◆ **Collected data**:
======
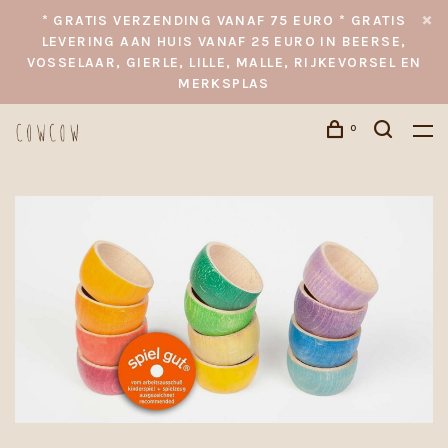
* GRATIS VERZENDING VANAF 75 EURO * GRATIS
LEVERING AAN HUIS VANAF 25 EURO IN BEERSE,
VOSSELAAR, GIERLE, LILLE, MALLE, RIJKEVORSEL EN
MERKSPLAS
0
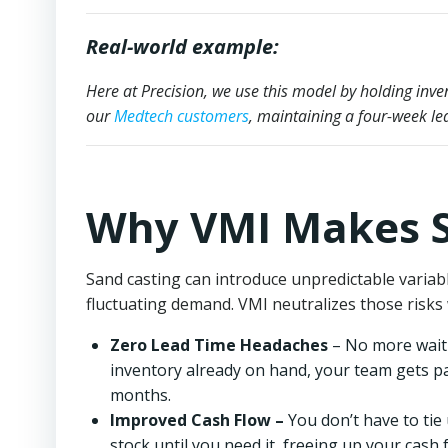
Real-world example:
Here at Precision, we use this model by holding in
our
Medtech customers
, maintaining a four-week le
Why VMI Makes S
Sand casting can introduce unpredictable varia
fluctuating demand. VMI neutralizes those risks 
Zero Lead Time Headaches
– No more waiti
inventory already on hand, your team gets p
months.
Improved Cash Flow –
You don’t have to tie 
stock until you need it, freeing up your cash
======
◆ **WHAT TO DO**: In the records above, find the lines containing "your" and copy them.

◆ **ANSWER FOR THE TASK**:
inventory already on hand, your team gets p
stock until you need it, freeing up your cash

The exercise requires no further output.